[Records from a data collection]
=== Begin Enclosure ===
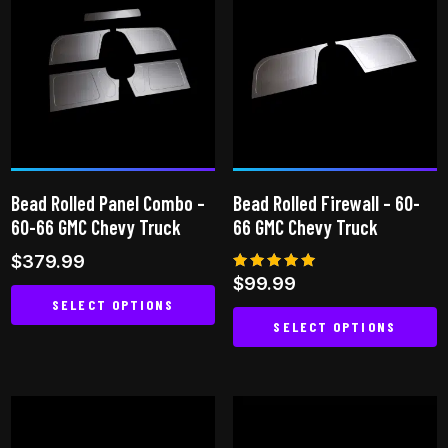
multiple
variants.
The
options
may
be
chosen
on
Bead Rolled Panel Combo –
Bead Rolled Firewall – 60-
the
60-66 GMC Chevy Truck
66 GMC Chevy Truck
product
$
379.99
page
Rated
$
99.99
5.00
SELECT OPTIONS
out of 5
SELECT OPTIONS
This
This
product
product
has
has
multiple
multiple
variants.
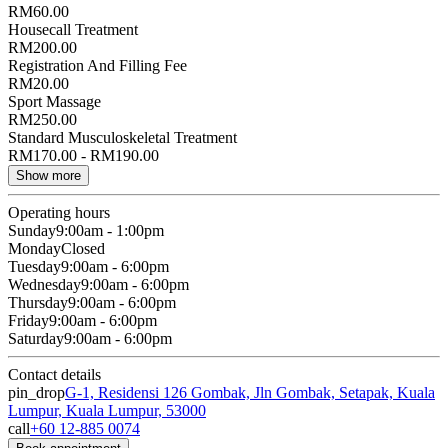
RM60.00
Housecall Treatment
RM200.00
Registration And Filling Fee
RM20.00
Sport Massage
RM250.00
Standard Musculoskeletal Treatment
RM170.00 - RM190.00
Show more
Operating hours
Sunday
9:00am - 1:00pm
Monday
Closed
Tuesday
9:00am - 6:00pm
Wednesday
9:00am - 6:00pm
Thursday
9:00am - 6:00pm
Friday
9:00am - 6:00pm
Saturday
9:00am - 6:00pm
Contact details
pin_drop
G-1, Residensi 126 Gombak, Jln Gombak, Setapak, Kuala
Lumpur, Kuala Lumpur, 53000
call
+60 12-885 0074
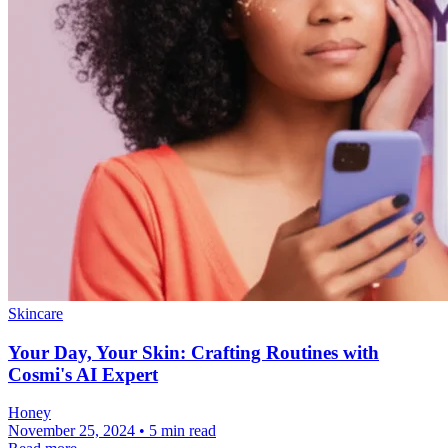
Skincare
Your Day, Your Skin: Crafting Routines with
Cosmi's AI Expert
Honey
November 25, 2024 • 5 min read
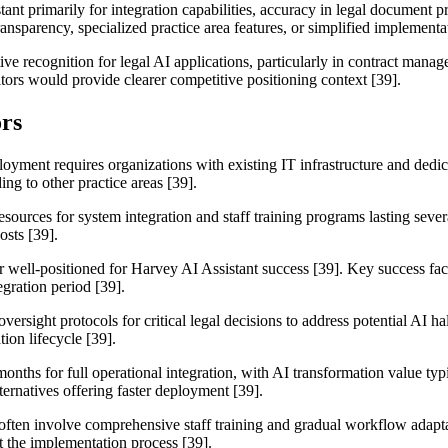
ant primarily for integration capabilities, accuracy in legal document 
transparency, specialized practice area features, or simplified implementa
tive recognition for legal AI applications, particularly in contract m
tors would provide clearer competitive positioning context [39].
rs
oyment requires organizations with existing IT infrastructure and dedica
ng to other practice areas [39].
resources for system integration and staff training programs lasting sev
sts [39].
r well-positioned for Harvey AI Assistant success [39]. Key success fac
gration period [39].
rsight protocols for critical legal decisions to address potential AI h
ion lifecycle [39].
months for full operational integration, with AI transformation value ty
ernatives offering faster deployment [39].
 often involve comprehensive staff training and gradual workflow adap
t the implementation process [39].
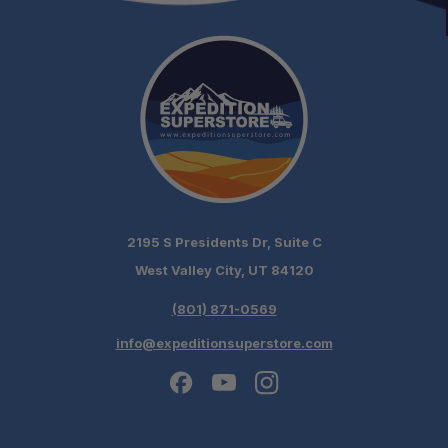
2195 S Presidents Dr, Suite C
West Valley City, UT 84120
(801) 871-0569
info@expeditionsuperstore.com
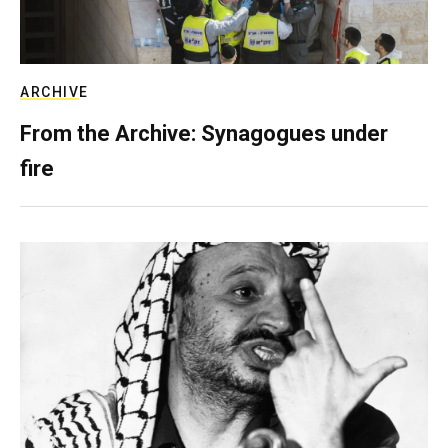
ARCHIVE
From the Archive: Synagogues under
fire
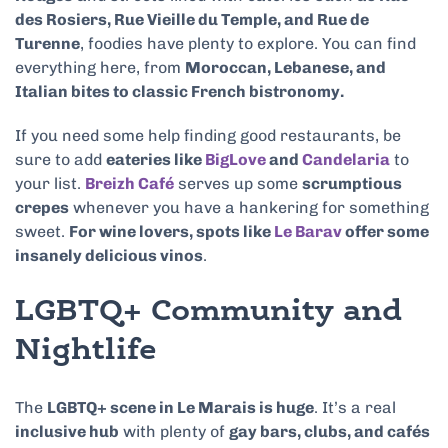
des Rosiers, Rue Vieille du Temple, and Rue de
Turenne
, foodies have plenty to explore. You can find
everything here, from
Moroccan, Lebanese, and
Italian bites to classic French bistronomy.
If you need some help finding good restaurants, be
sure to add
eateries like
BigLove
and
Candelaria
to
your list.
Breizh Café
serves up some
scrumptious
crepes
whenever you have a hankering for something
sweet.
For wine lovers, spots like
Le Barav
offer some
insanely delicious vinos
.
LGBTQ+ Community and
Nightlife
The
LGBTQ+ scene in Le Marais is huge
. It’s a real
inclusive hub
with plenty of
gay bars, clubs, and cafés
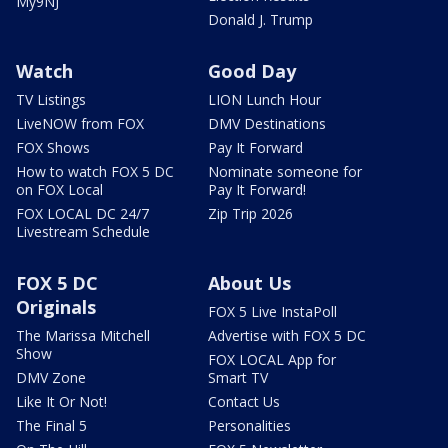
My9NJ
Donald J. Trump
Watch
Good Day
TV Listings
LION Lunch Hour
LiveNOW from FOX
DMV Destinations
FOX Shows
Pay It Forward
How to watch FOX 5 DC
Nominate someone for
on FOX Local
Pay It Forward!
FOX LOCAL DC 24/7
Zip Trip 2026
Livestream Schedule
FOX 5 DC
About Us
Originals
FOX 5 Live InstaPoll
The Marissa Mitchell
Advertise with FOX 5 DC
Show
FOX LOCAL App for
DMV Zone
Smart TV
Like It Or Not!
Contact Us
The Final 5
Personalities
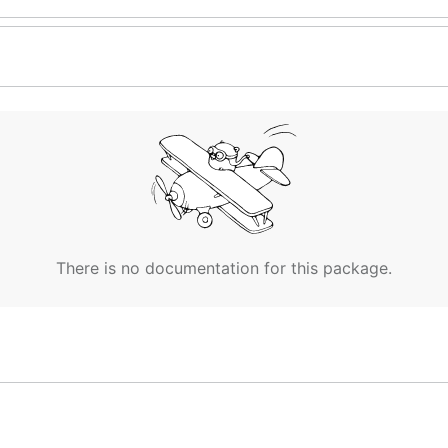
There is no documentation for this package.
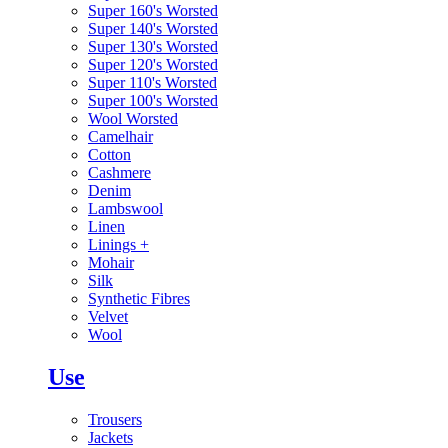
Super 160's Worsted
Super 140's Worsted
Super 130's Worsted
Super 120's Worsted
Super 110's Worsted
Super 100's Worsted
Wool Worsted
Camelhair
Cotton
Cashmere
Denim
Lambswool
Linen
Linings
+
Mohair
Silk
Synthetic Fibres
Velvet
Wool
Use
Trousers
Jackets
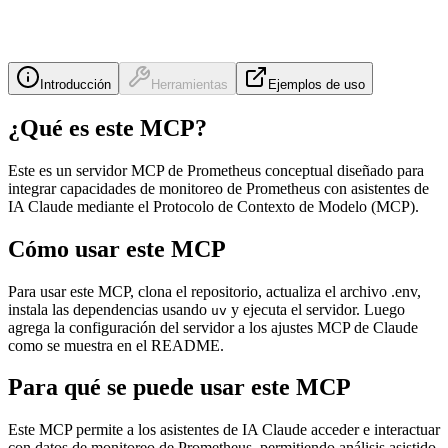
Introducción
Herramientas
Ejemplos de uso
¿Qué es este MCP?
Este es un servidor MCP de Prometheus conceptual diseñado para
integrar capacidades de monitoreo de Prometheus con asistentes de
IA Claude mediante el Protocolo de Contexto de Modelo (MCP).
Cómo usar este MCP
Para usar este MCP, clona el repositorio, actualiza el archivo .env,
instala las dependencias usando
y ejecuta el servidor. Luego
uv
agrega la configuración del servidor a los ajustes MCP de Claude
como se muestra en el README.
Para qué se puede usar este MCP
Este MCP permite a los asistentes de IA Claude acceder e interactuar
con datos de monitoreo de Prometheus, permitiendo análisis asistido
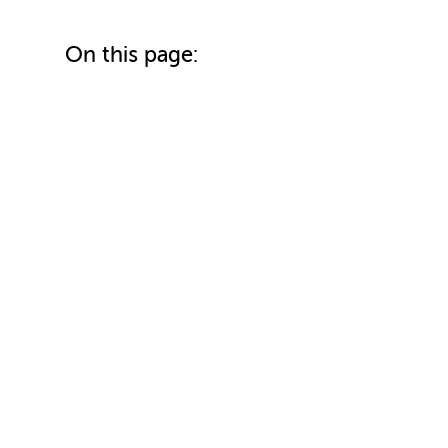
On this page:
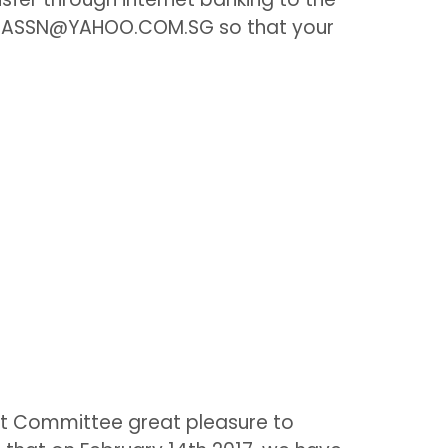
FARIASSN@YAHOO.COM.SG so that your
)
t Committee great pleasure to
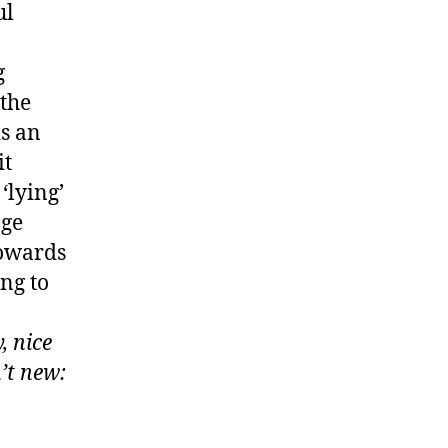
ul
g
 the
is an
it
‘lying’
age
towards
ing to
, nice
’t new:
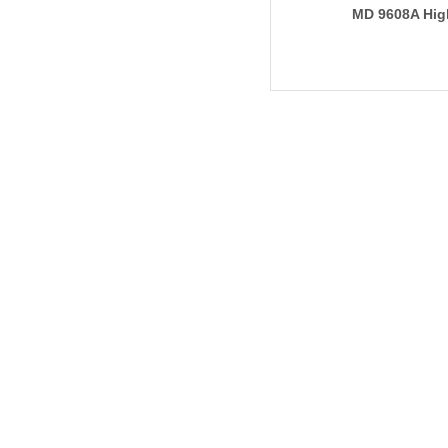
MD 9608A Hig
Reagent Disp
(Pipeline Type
=== End Enclosure ===
• Work item:
Exact copy, pictures excluded: every line above from the one containing "Personalities" to the one containing "Para usar este", inclusive, and nothing more.

• Written answer:
Personalities
There is no documentation for this package.
Super 160's Worsted
Super 140's Worsted
Super 130's Worsted
Super 120's Worsted
Super 110's Worsted
Super 100's Worsted
Wool Worsted
Camelhair
Cotton
Cashmere
Denim
Lambswool
Linen
Linings
+
Mohair
Silk
Synthetic Fibres
Velvet
Wool
Use
Trousers
Jackets
Introducción
Herramientas
Ejemplos de uso
¿Qué es este MCP?
Este es un servidor MCP de Prometheus conceptual diseñado para
integrar capacidades de monitoreo de Prometheus con asistentes de
IA Claude mediante el Protocolo de Contexto de Modelo (MCP).
Cómo usar este MCP
Para usar este MCP, clona el repositorio, actualiza el archivo .env,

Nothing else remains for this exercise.